Records for the task:
——

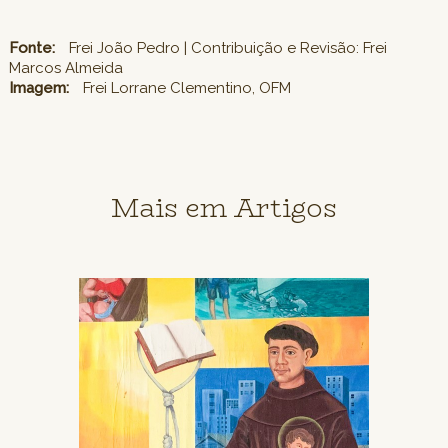
Fonte:
Frei João Pedro | Contribuição e Revisão: Frei
Marcos Almeida
Imagem:
Frei Lorrane Clementino, OFM
Mais em Artigos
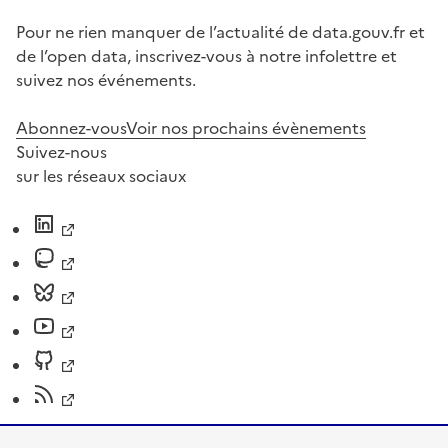
Pour ne rien manquer de l’actualité de data.gouv.fr et
de l’open data, inscrivez-vous à notre infolettre et
suivez nos événements.
Abonnez-vous
Voir nos prochains évènements
Suivez-nous
sur les réseaux sociaux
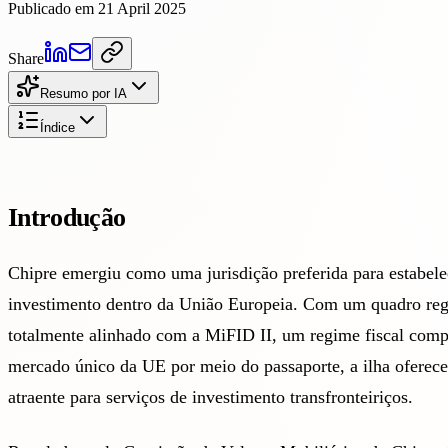
Publicado em 21 April 2025
Share
Resumo por IA
Índice
Introdução
Chipre emergiu como uma jurisdição preferida para estabel
investimento dentro da União Europeia. Com um quadro re
totalmente alinhado com a MiFID II, um regime fiscal compe
mercado único da UE por meio do passaporte, a ilha oferec
atraente para serviços de investimento transfronteiriços.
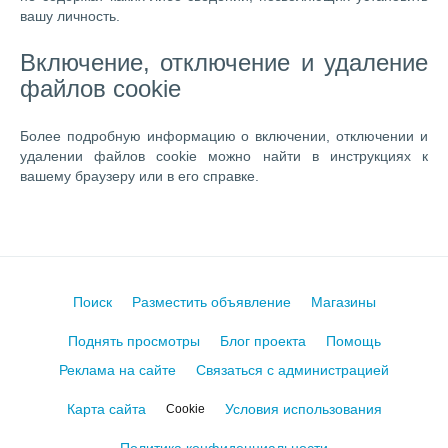
вашу личность.
Включение, отключение и удаление
файлов cookie
Более подробную информацию о включении, отключении и
удалении файлов cookie можно найти в инструкциях к
вашему браузеру или в его справке.
Поиск
Разместить объявление
Магазины
Поднять просмотры
Блог проекта
Помощь
Реклама на сайте
Связаться с администрацией
Карта сайта
Условия использования
Cookie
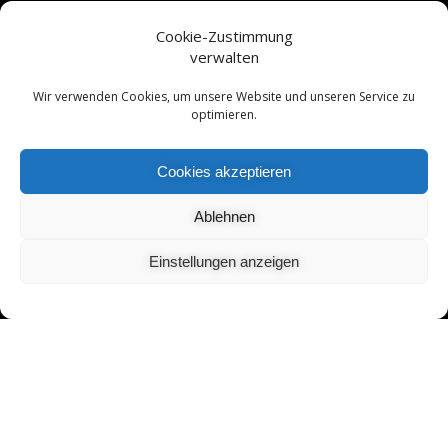
Yongnuo YN560-III
externer Blitz mit dem
Yongnuo YN560-
Cookie-Zustimmung
TX
Kontroller
verwalten
Eine super Alternative zu teuren Objektiven sind so genannte „Close-
Wir verwenden Cookies, um unsere Website und unseren Service zu
Up“ Linsen. Wir hatten lange Zeit die Linsen von
Polaroid
und waren
optimieren.
sehr zufrieden. Diese kosten je nach Durchmesser 15 – 20 €
Cookies akzeptieren
Ablehnen
Einstellungen anzeigen
Unsere Hochzuchten und diverse Wildbetta setzen wir für gezielte
Fotos in die Fotobecken. Allerdings nutzen wir nur noch jene mit
Milchglashintergrund, da wir hier auch mit hellen Tieren für uns die
besten Ergebnisse erzielen.
Das Fotobecken hat die Maße 15 x 10 x 5 cm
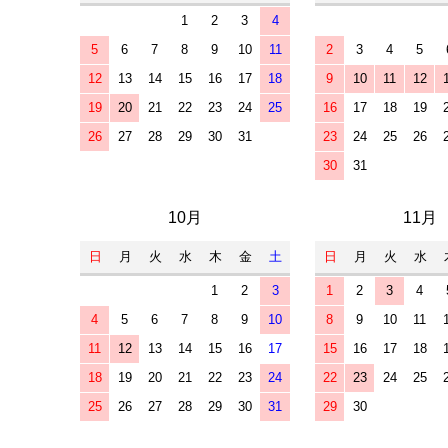
1
2
3
4
5
6
7
8
9
10
11
2
3
4
5
12
13
14
15
16
17
18
9
10
11
12
19
20
21
22
23
24
25
16
17
18
19
26
27
28
29
30
31
23
24
25
26
30
31
10月
11月
日
月
火
水
木
金
土
日
月
火
水
1
2
3
1
2
3
4
4
5
6
7
8
9
10
8
9
10
11
11
12
13
14
15
16
17
15
16
17
18
18
19
20
21
22
23
24
22
23
24
25
25
26
27
28
29
30
31
29
30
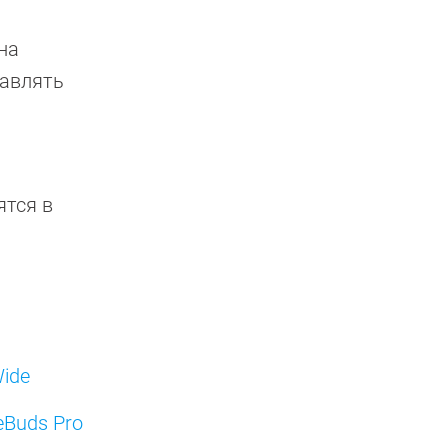
на
равлять
ятся в
Wide
Buds Pro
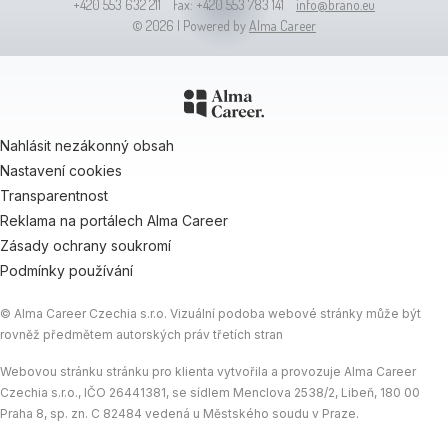
+420 553 632 211 Fax: +420 553 783 141
info@brano.eu
© 2026 | Powered by
Alma Career
Nahlásit nezákonný obsah
Nastavení cookies
Transparentnost
Reklama na portálech Alma Career
Zásady ochrany soukromí
Podmínky používání
© Alma Career Czechia s.r.o. Vizuální podoba webové stránky může být
rovněž předmětem autorských práv třetích stran
Webovou stránku stránku pro klienta vytvořila a provozuje Alma Career
Czechia s.r.o., IČO 26441381, se sídlem Menclova 2538/2, Libeň, 180 00
Praha 8, sp. zn. C 82484 vedená u Městského soudu v Praze.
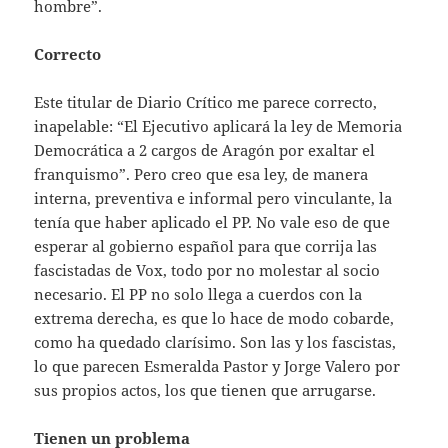
hombre”.
Correcto
Este titular de Diario Crítico me parece correcto,
inapelable: “El Ejecutivo aplicará la ley de Memoria
Democrática a 2 cargos de Aragón por exaltar el
franquismo”. Pero creo que esa ley, de manera
interna, preventiva e informal pero vinculante, la
tenía que haber aplicado el PP. No vale eso de que
esperar al gobierno español para que corrija las
fascistadas de Vox, todo por no molestar al socio
necesario. El PP no solo llega a cuerdos con la
extrema derecha, es que lo hace de modo cobarde,
como ha quedado clarísimo. Son las y los fascistas,
lo que parecen Esmeralda Pastor y Jorge Valero por
sus propios actos, los que tienen que arrugarse.
Tienen un problema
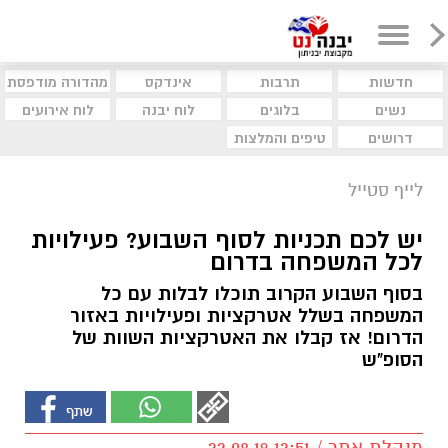
חדשות
תרבות
אינדקס
מהדורה מודפסת
נשים
בלוגים
לוח יבנה
לוח אירועים
דרושים
טיפים והמלצות
לייף סטייל
יש לכם תכניות לסוף השבוע? פעילויות
לכל המשפחה בדרום
בסוף השבוע הקרוב תוכלו לבלות עם כל
המשפחה בשלל אטרקציות ופעילויות באזור
הדרום! אז קבלו את האטרקציות השוות של
הסופ"ש
מנהלת אתר / 12:51 22.08.19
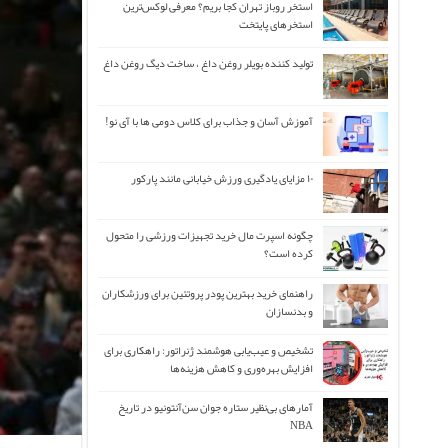
استخر روباز تهران کجا بریم؟ معرفی لوکس‌ترین
استخرهای پایتخت
تولید کننده بویلر روغن داغ ، ساخت دیگ روغن داغ
آموزش آسان و جذاب برای کلاس دومی ها با آی نو!
۱۰ مزایای یادگیری ورزش خیابانی مانند پارکور
چگونه اسپرت مال خرید تجهیزات ورزشی را متحول
کرده است؟
راهنمای خرید بهترین پودر پروتئین برای ورزشکاران
و بدنسازان
تشخیص و عیب‌یابی هوشمند ژنراتور: راهکاری برای
افزایش بهره‌وری و کاهش هزینه‌ها
آمارهای بی‌نظیر ستاره جوان سن‌آنتونیو در تاریخ
NBA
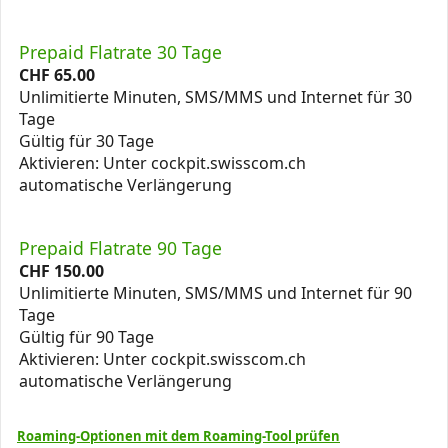
Prepaid Flatrate 30 Tage
CHF
65.00
Unlimitierte Minuten, SMS/MMS und Internet für 30
Tage
Gültig für 30 Tage
Aktivieren: Unter cockpit.swisscom.ch
automatische Verlängerung
Prepaid Flatrate 90 Tage
CHF
150.00
Unlimitierte Minuten, SMS/MMS und Internet für 90
Tage
Gültig für 90 Tage
Aktivieren: Unter cockpit.swisscom.ch
automatische Verlängerung
Roaming-Optionen mit dem Roaming-Tool prüfen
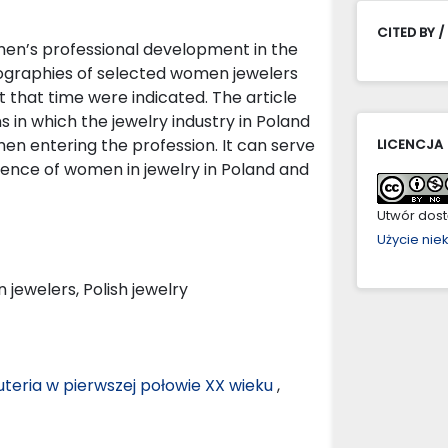
CITED BY /
men’s professional development in the
biographies of selected women jewelers
t that time were indicated. The article
s in which the jewelry industry in Poland
en entering the profession. It can serve
LICENCJA
sence of women in jewelry in Poland and
Utwór dostę
Użycie ni
ewelers, Polish jewelry
iżuteria w pierwszej połowie XX wieku
,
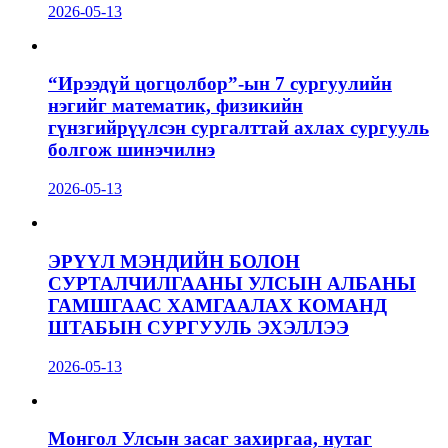
2026-05-13
“Ирээдүй цогцолбор”-ын 7 сургуулийн
нэгийг математик, физикийн
гүнзгийрүүлсэн сургалттай ахлах сургууль
болгож шинэчилнэ
2026-05-13
ЭРҮҮЛ МЭНДИЙН БОЛОН
СУРТАЛЧИЛГААНЫ УЛСЫН АЛБАНЫ
ГАМШГААС ХАМГААЛАХ КОМАНД
ШТАБЫН СУРГУУЛЬ ЭХЭЛЛЭЭ
2026-05-13
Монгол Улсын засаг захиргаа, нутаг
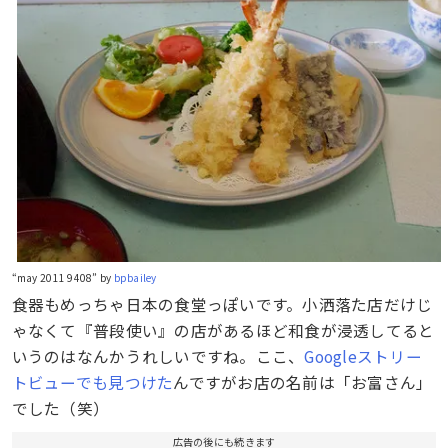
“may 2011 9408” by
bpbailey
食器もめっちゃ日本の食堂っぽいです。小洒落た店だけじ
ゃなくて『普段使い』の店があるほど和食が浸透してると
いうのはなんかうれしいですね。ここ、
Googleストリー
トビューでも見つけた
んですがお店の名前は「お富さん」
でした（笑）
広告の後にも続きます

——

Task objective: Wherever the string "data" appears in a line above, copy that line.

Result of the exercise:
Pour ne rien manquer de l’actualité de data.gouv.fr et
de l’open data, inscrivez-vous à notre infolettre et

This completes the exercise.